-- SUPPLIED RECORDS follows --
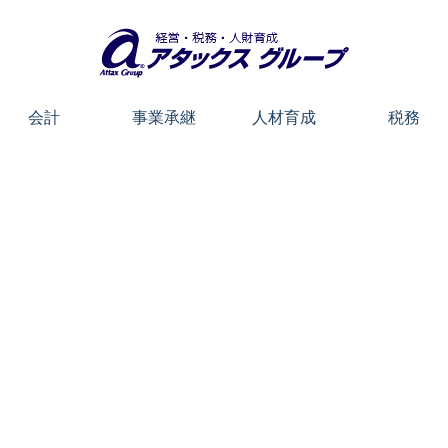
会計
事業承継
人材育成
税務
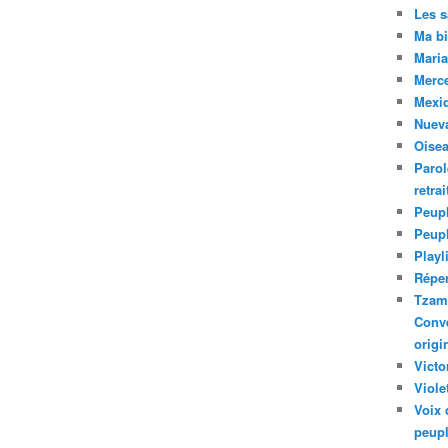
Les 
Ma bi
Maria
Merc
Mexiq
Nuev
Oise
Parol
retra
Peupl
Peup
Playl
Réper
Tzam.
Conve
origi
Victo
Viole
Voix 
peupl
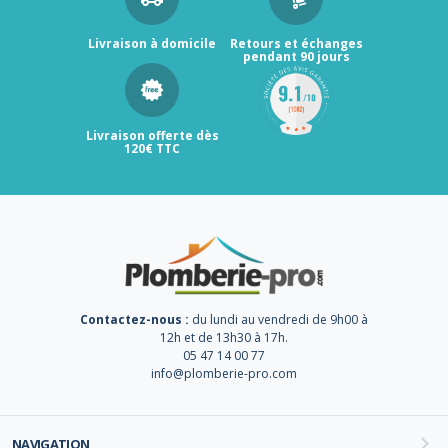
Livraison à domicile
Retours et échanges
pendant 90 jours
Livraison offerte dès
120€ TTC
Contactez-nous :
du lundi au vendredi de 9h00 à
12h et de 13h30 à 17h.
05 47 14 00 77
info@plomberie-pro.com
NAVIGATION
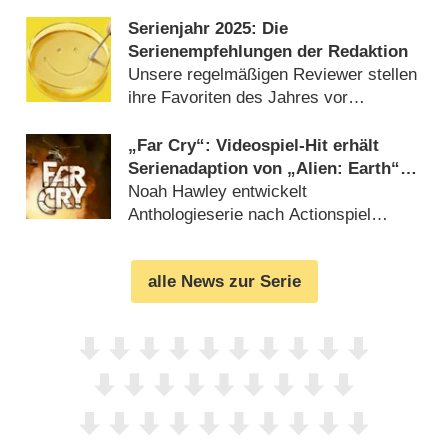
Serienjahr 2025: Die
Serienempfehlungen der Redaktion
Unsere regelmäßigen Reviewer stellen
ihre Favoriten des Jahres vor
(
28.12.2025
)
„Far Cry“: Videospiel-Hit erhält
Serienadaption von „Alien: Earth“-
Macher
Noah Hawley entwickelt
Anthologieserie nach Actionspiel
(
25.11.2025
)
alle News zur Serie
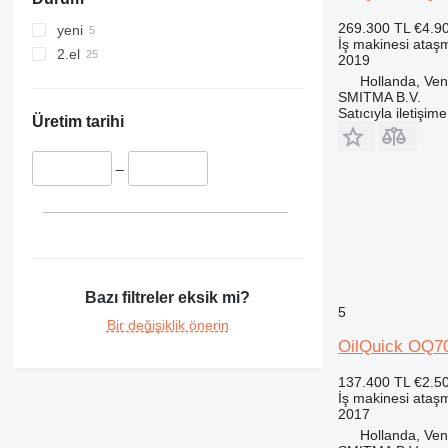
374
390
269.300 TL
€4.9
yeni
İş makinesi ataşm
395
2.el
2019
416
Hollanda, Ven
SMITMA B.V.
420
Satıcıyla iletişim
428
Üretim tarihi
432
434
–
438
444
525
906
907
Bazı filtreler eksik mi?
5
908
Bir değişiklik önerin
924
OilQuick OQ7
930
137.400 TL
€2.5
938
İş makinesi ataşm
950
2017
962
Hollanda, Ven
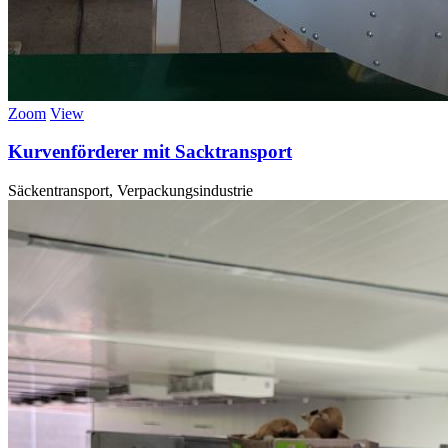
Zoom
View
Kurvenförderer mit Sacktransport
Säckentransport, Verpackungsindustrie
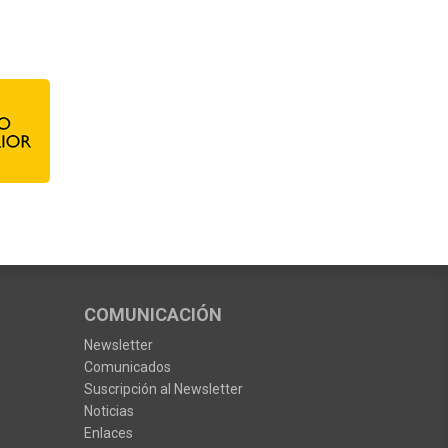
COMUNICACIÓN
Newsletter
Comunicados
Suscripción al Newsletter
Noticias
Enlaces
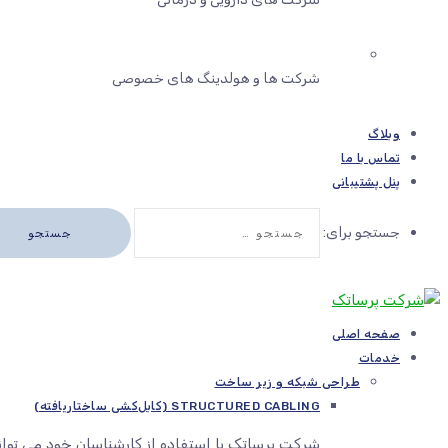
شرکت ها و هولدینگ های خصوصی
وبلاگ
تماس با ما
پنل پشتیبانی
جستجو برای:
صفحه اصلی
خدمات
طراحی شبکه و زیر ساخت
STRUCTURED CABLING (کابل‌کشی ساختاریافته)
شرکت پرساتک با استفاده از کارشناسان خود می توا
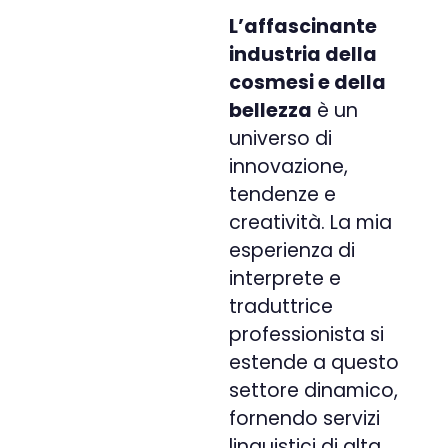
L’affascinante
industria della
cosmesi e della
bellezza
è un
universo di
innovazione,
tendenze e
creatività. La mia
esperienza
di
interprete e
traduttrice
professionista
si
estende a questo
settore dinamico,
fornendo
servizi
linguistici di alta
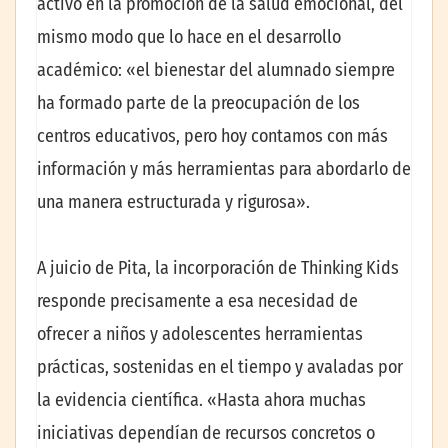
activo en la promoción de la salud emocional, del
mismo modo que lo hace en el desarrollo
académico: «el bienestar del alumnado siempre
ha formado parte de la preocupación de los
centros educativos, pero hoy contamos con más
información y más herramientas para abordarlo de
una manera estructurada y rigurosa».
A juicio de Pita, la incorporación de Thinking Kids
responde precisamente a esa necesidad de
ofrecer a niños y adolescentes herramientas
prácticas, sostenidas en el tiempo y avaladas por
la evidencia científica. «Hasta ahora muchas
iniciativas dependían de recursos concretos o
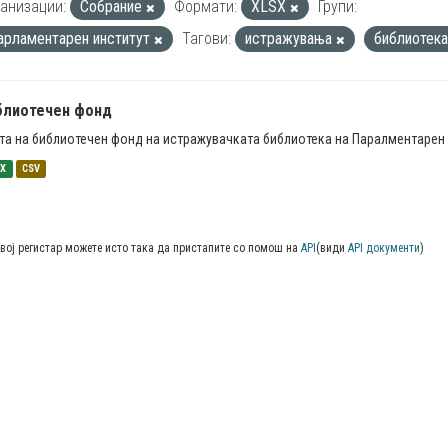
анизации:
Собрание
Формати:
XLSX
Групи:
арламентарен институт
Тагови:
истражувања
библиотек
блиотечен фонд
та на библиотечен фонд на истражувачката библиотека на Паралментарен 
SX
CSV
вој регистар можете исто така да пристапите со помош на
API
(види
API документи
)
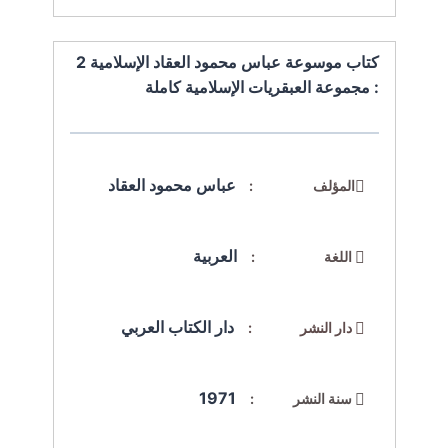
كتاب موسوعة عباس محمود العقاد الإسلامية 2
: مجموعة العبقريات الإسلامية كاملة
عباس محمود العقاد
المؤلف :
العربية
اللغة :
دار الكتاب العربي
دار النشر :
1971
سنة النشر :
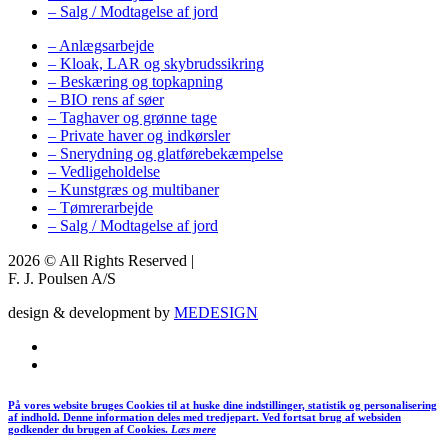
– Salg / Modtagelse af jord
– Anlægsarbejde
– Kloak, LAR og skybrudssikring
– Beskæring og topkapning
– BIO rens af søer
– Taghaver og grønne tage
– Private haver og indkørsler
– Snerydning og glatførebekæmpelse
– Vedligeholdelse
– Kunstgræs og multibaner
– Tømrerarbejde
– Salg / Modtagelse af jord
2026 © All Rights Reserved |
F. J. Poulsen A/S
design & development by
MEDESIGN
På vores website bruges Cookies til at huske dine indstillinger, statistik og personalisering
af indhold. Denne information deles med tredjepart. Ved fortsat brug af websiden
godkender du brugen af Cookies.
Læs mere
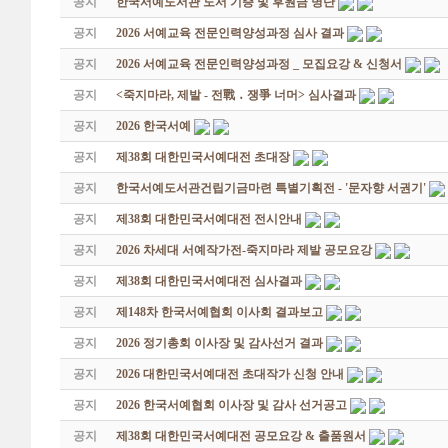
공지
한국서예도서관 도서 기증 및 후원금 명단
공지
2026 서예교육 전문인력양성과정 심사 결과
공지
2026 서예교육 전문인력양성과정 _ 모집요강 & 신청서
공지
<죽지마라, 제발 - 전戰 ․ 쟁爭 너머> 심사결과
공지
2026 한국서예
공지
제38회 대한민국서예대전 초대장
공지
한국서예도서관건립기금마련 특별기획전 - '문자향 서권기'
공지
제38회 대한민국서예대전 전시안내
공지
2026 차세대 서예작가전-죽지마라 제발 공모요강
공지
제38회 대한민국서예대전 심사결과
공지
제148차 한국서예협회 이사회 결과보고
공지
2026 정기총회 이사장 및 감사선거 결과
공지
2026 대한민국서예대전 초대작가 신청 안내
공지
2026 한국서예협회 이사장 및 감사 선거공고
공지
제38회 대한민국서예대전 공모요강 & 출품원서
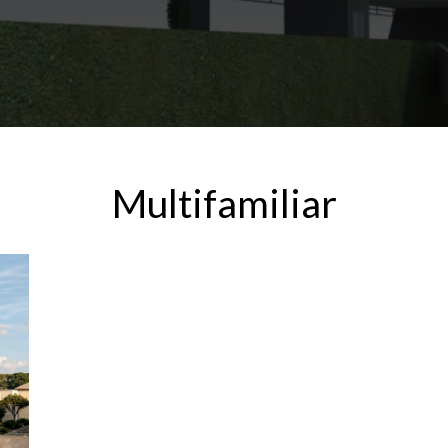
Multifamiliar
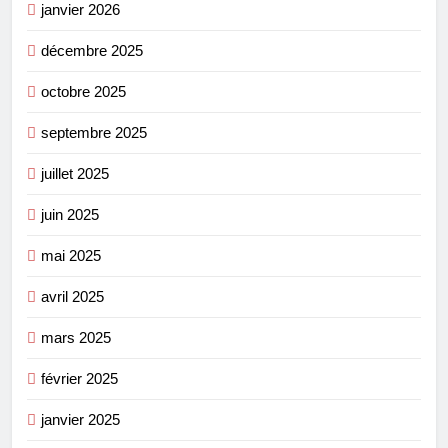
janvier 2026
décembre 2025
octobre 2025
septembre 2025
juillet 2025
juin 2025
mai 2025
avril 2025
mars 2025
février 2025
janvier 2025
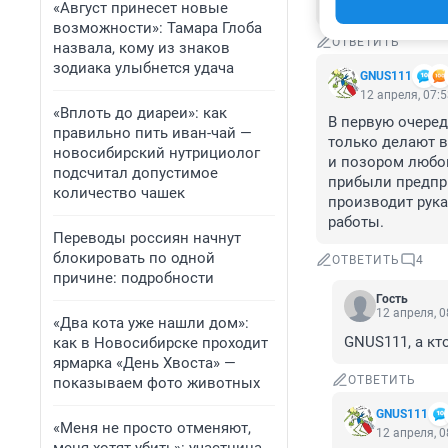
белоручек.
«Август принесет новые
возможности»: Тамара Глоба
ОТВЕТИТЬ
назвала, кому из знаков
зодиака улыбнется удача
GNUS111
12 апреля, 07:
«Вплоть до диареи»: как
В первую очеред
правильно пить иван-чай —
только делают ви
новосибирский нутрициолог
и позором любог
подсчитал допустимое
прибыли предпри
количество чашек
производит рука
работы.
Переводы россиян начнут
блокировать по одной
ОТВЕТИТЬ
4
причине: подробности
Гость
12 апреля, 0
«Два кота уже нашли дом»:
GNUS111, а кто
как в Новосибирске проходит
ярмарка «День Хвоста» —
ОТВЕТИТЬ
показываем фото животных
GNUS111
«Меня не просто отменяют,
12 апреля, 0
-- SUPPLIED RECORDS concluded --
TASK TO CARRY OUT: Tally the lines in the listing that contain the string "herramientas", then report that tally alone.

SOLVED PROBLEM: 2